Si immagini un pozzo di petrolio lungo mille chilometri.
Venne proclamata l’autosufficienza energetica e la destinazione dei proventi a finanziare il sistema sanitario e soprattutto la scuola. La grande discussione in cui ci perdevamo era quella di definire se tutto quello sforzo per la perforazione dei pozzi a settemila metri sotto il fondo del mare, ne era valsa la pena. Sostenevamo che avremmo potuto investire nella ricerca di energia alternativa e pulita. Ma ormai il petrolio era stato trovato e ogni discussione, col senno di poi, inutile. La Petrobras, colosso mondiale, industria cento per cento nazionale e pubblica, era stata capace di una impresa immane e soprattutto aveva dato al paese la capacità di sedersi al tavolo dei grandi.
Qualche anno dopo, uno scandalo internazionale rivelò che i telefoni dei leader del mondo erano sotto sorveglianza della CIA. Compreso quello di Dilma Rousseff, presidente della Repubblica.
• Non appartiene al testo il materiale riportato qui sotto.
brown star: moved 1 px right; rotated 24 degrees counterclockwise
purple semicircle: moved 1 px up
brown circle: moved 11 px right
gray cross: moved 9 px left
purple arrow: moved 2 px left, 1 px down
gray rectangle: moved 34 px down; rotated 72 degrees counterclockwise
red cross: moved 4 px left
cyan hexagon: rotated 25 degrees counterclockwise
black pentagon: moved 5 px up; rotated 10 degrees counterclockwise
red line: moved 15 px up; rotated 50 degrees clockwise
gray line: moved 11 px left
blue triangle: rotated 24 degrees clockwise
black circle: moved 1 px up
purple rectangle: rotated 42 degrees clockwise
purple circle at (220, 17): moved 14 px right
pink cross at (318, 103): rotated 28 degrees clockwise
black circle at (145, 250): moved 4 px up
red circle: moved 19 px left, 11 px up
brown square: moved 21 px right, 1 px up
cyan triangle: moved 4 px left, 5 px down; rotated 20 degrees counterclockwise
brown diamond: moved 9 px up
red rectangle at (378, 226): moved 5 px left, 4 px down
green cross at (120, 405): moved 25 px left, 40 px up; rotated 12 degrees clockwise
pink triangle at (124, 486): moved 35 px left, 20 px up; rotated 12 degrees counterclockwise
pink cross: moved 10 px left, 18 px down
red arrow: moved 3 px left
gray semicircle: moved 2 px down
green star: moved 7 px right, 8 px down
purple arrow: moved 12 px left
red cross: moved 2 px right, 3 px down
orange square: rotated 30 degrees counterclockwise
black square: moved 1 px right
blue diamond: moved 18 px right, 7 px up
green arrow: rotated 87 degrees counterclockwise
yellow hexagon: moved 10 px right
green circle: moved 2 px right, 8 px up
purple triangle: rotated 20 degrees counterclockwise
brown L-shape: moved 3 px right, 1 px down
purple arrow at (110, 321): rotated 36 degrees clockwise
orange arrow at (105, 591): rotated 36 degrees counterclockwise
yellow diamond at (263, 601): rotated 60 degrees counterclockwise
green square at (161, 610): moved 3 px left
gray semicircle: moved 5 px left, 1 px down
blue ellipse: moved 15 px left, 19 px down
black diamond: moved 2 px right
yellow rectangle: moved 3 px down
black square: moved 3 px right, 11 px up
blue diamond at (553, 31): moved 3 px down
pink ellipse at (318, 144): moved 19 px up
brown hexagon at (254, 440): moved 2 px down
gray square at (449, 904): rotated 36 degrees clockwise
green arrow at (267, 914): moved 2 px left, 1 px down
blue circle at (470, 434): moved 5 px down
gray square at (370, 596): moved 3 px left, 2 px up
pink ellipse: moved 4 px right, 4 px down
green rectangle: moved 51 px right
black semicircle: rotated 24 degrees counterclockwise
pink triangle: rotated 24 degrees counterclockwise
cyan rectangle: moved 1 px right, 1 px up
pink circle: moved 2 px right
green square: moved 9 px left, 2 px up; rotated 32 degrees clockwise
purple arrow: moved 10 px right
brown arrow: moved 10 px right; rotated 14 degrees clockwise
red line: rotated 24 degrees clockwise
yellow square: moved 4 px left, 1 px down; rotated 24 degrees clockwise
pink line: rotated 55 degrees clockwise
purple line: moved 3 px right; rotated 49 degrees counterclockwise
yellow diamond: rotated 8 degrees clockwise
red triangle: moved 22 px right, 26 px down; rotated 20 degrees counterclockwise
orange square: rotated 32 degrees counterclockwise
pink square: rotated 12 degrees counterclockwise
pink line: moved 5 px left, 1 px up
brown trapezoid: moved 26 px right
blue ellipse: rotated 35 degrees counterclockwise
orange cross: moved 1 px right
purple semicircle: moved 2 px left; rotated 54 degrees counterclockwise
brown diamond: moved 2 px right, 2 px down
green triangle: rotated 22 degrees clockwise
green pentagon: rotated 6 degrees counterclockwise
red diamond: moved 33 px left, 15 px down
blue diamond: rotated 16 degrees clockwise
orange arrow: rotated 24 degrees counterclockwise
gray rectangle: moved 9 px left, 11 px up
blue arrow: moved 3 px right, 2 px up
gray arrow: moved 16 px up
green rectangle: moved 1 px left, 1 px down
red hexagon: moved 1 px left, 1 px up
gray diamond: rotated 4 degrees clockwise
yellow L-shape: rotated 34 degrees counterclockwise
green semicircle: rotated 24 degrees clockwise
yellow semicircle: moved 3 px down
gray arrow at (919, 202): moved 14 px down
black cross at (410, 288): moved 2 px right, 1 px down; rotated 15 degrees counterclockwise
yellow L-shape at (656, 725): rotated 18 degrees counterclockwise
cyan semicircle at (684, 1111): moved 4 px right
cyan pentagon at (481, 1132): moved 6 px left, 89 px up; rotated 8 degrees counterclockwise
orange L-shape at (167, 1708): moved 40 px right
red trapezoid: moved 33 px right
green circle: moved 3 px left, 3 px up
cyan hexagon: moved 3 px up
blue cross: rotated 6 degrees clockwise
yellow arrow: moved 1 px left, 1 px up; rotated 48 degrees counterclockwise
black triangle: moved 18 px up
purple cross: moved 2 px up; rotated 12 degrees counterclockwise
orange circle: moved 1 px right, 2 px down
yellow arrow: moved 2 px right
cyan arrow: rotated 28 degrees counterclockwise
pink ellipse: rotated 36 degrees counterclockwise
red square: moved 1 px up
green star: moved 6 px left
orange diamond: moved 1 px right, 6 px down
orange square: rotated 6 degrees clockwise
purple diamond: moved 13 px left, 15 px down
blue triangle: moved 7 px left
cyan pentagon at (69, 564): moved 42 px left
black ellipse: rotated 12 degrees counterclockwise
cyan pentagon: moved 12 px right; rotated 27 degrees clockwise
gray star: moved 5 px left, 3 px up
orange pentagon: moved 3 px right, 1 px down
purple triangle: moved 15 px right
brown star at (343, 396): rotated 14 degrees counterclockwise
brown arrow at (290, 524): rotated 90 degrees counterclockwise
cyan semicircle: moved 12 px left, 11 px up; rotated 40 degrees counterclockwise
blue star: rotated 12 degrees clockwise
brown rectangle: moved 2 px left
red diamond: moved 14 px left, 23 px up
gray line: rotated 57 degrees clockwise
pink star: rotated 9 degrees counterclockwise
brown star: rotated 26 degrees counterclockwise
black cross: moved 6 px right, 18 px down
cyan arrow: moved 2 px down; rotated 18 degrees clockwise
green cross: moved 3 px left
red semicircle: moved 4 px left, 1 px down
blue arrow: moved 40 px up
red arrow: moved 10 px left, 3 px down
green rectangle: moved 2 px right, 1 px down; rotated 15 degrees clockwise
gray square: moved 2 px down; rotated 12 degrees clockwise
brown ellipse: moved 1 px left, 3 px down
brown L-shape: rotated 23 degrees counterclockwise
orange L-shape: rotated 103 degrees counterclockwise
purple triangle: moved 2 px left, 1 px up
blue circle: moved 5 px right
Passarono pochi mesi e la stessa Dilma venne accusata di un “crimine amministrativo”, ossia un trucco contabile per poter far quadrare il bilancio. Si iniziò un processo di impeachment che portò alla sua destituzione; il giorno successivo, la legge suppostamente infranta attraverso il trucchetto contabile, venne revocata dallo stesso parlamento. Un vero golpe bianco. Appena insediato, il nuovo presidente golpista revocò le direttive per lo sfruttamento dei proventi del petrolio e iniziò le trattative per la vendita dei pozzi. Alla chiamata si presentarono in massa i colossi americani, Shell, Exxon e compagnia bella.

Nel frattempo Lula venne accusato di essere a capo del più grande sistema di corruzione della storia, con la Petrobras al centro di una distribuzione di appalti fraudolenti che coinvolgeva le più grandi industrie nazionali. Miliardi di dollari. I grandi agglomerati industriali coinvolti chiusero, fallirono, e con loro entrò in collasso il Paese intero. Da una crescita dell’otto per cento si passò alla recessione cronica con tredici milioni di disoccupati, dal programma “Fame Zero” alla crisi sanitaria con il ritorno di malattie epidemiche che pensavamo sconfitte per sempre e l’avvento di nuove, come la Zika e la Dengue, che fanno tremare il mondo. Si passò dal BRIC (l’unione commerciale tra Brasile Russia India e Cina) alla richiesta di aiuto medico internazionale a cui rispose generosamente Cuba con l’invio di quindicimila medici inviati nelle zone più miserabili in cui i nostri dottori si rifiutano di andare.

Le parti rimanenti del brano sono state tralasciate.